John Weinberger, a West Bend resident who survived the Dec. 7, 1941 attacks on Pearl Harbor, right, talks to Slinger High School Band Director Dave Hanke and students about his experiences. Weinberger traveled with the marching band in November when they performed in the Waikiki Holiday Parade.


SLINGER - On the 65th anniversary of the attack on Pearl Harbor, a new generation is seeing it as though for the first time.

Slinger High School Marching Band members were able to experience the sights and sounds of Pearl Harbor through the eyes of a survivor, when they traveled to Hawaii with John Weinberger. The band was invited to perform in the Waikiki Holiday Parade on Thanksgiving Day, and also performed at the USS Missouri and attended memorials.

"I understand it more now. It’s a lot more realistic to me now," said senior Becky Faber, who said the most moving moment for her was watching Weinberger look at the memorial wall.

"You can talk about it in school, and it’s kind of like just something that happened in the past. Being there, it’s hits you how big it was," said sophomore Andy Vetrone.

"It was touching to see what actually happened, and to see the wall in Pearl Harbor with all the names on it," said senior Sam Duehr. "I have more respect now for all the people that fought there and for those who died over there."

Weinberger shared his experiences that day with students to keep the memory alive.

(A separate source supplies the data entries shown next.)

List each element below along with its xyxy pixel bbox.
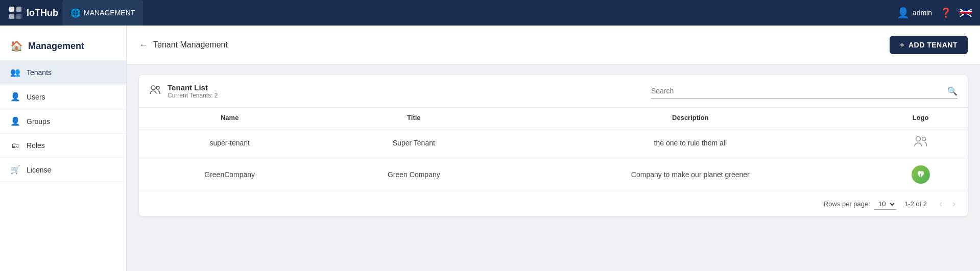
sidebar-users-label: Users — [27, 93, 45, 101]
navbar-section-label: MANAGEMENT — [84, 9, 135, 17]
cell-name: super-tenant — [139, 128, 320, 158]
content-area: Tenant List Current Tenants: 2 🔍 Name — [127, 65, 980, 227]
navbar: IoTHub 🌐 MANAGEMENT 👤 admin ❓ — [0, 0, 980, 26]
home-icon: 🏠 — [10, 40, 23, 52]
tenant-card-title-section: Tenant List Current Tenants: 2 — [149, 83, 218, 99]
col-title: Title — [320, 108, 507, 128]
rows-per-page: Rows per page: 10 25 50 — [824, 199, 896, 210]
cell-name: GreenCompany — [139, 158, 320, 191]
sidebar-item-roles[interactable]: 🗂 Roles — [0, 134, 126, 158]
add-tenant-button[interactable]: + ADD TENANT — [890, 36, 968, 54]
main-content: ← Tenant Management + ADD TENANT — [127, 26, 980, 271]
navbar-management-section[interactable]: 🌐 MANAGEMENT — [62, 0, 143, 26]
page-title: Tenant Management — [153, 40, 228, 50]
globe-icon: 🌐 — [70, 8, 81, 18]
help-icon: ❓ — [940, 8, 951, 18]
pagination-buttons: ‹ › — [935, 198, 960, 210]
navbar-right: 👤 admin ❓ — [897, 7, 972, 19]
tenant-table: Name Title Description Logo super-tenant… — [139, 108, 968, 191]
col-logo: Logo — [873, 108, 968, 128]
tenant-card-titles: Tenant List Current Tenants: 2 — [168, 83, 218, 99]
brand-logo[interactable]: IoTHub — [8, 6, 58, 20]
sidebar-header-label: Management — [28, 41, 84, 52]
page-header: ← Tenant Management + ADD TENANT — [127, 26, 980, 65]
search-container: 🔍 — [651, 84, 958, 98]
cell-logo — [873, 158, 968, 191]
sidebar-license-label: License — [27, 166, 51, 174]
cell-title: Green Company — [320, 158, 507, 191]
tenant-card: Tenant List Current Tenants: 2 🔍 Name — [139, 75, 968, 216]
search-input[interactable] — [651, 87, 947, 95]
svg-point-5 — [156, 86, 159, 89]
prev-page-button[interactable]: ‹ — [935, 198, 946, 210]
table-header: Name Title Description Logo — [139, 108, 968, 128]
iothub-logo-icon — [8, 6, 22, 20]
add-tenant-label: ADD TENANT — [909, 41, 958, 49]
sidebar-groups-label: Groups — [27, 117, 50, 126]
cell-title: Super Tenant — [320, 128, 507, 158]
sidebar-tenants-label: Tenants — [27, 68, 52, 77]
next-page-button[interactable]: › — [948, 198, 960, 210]
green-company-logo — [912, 165, 930, 184]
tenant-list-title: Tenant List — [168, 83, 218, 92]
username-label: admin — [913, 9, 932, 17]
table-row[interactable]: GreenCompanyGreen CompanyCompany to make… — [139, 158, 968, 191]
user-icon: 👤 — [897, 7, 910, 19]
license-icon: 🛒 — [10, 165, 20, 175]
cell-description: the one to rule them all — [507, 128, 873, 158]
help-button[interactable]: ❓ — [940, 7, 951, 18]
groups-icon: 👤 — [10, 116, 20, 126]
cell-logo — [873, 128, 968, 158]
user-menu[interactable]: 👤 admin — [897, 7, 932, 19]
back-button[interactable]: ← — [139, 40, 148, 51]
svg-point-4 — [151, 86, 155, 90]
tenant-table-body: super-tenantSuper Tenantthe one to rule … — [139, 128, 968, 191]
roles-icon: 🗂 — [10, 141, 20, 150]
svg-point-6 — [916, 137, 920, 141]
page-info: 1-2 of 2 — [904, 200, 927, 208]
table-row[interactable]: super-tenantSuper Tenantthe one to rule … — [139, 128, 968, 158]
cell-description: Company to make our planet greener — [507, 158, 873, 191]
rows-per-page-label: Rows per page: — [824, 200, 870, 208]
rows-per-page-select[interactable]: 10 25 50 — [874, 199, 896, 210]
tenant-list-subtitle: Current Tenants: 2 — [168, 92, 218, 99]
svg-rect-0 — [9, 7, 14, 12]
brand-name: IoTHub — [27, 8, 58, 18]
sidebar: 🏠 Management 👥 Tenants 👤 Users 👤 Groups … — [0, 26, 127, 271]
sidebar-roles-label: Roles — [27, 141, 45, 150]
col-name: Name — [139, 108, 320, 128]
tenants-icon: 👥 — [10, 67, 20, 77]
col-description: Description — [507, 108, 873, 128]
svg-point-7 — [922, 137, 925, 141]
search-icon: 🔍 — [947, 86, 958, 96]
language-selector[interactable] — [960, 9, 972, 17]
sidebar-item-users[interactable]: 👤 Users — [0, 85, 126, 109]
default-tenant-logo — [914, 135, 928, 151]
page-header-left: ← Tenant Management — [139, 40, 228, 51]
sidebar-item-license[interactable]: 🛒 License — [0, 158, 126, 182]
svg-rect-1 — [16, 7, 21, 12]
pagination: Rows per page: 10 25 50 1-2 of 2 ‹ › — [139, 191, 968, 216]
plus-icon: + — [900, 41, 904, 49]
sidebar-item-tenants[interactable]: 👥 Tenants — [0, 60, 126, 85]
users-icon: 👤 — [10, 92, 20, 102]
tenant-card-header: Tenant List Current Tenants: 2 🔍 — [139, 75, 968, 108]
sidebar-item-groups[interactable]: 👤 Groups — [0, 109, 126, 134]
svg-rect-3 — [16, 14, 21, 19]
app-layout: 🏠 Management 👥 Tenants 👤 Users 👤 Groups … — [0, 26, 980, 271]
tenant-list-icon — [149, 85, 161, 97]
sidebar-header: 🏠 Management — [0, 32, 126, 60]
svg-rect-2 — [9, 14, 14, 19]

"It’s important (this generation) sees it first hand. Their parents should have seen it, now they know more than their parents," Weinberger said. "It’s all political, same as today. History keeps repeating and repeating itself."

"For us, the anniversary of Pearl Harbor is always going to be different," Band Director Dave Hanke said. "When we think of it now, we’ll be thinking of John. It’s not always where you go or what you do, but who you’re with."

Seeing Pearl Harbor through Weinberger’s eyes, Hanke said, completely changed the way he viewed that day in history.

"I went (to Pearl Harbor) last year and I thought it was a moving experience, but when we went with John this year, now it’s personal," Hanke said. "For our kids, what a great experience - watching John lay a wreath at the (USS Arizona) memorial, and knowing that he was 50 yards away when it was hit and you could see that he remembers exactly what happened - that was heart-wrenching. It was a life-altering experience. It makes us all different people."

Today, 65 years ago

"At this time today, I was working my tail off," Weinberger said.

"I had just turned 18 in June, and I was on the USS Whitney," Weinberger said. "It was the first time I had to handle a dead person - at 18 years old, whew, you think about that.

"Two of my buddies were on the Arizona. I went through training with them and wanted to get on the same ship they did. It’s a good thing I didn’t."

At the beginning of the attack, Weinberger said they thought it was just a training exercise. It wasn’t long, however, when it became apparent that Japan was attacking the United States.

"I heard something that sounded like rain, but it was the shrapnel, and the planes got so close with the torpedos, you could see the pilot’s face. The planes were 15 to 20 feet off the water when they dropped the torpedos. One just missed us. We were mad, I tell you. It just happened, just like that," Weinberger said as he snapped his fingers.

"I was 50 yards away from the Arizona when it was struck, and you swore the ship came right out of the water. You know when you go swimming in your clothes, and they stick to your body? That’s what the concussion felt like," he said.

"It was chaos all the way through, but we had so much darn training, that you automatically went through the motions," he said.

Once the attack was over, the chaos continued.

"The first ship to roll over was the Oklahoma," Weinberger said. "On the West Virginia, (those trapped) kept track of how long they were in there. They made marks until the 21st of December. That’s a hell of a way to die."

While Weinberger remembers the events of 65 years ago today, he notes how important it is for others to remember as well.

"We have to keep America strong and have a good military, and good civilians too," he said.

This story appeared in the West Bend Daily News on December 7, 2006.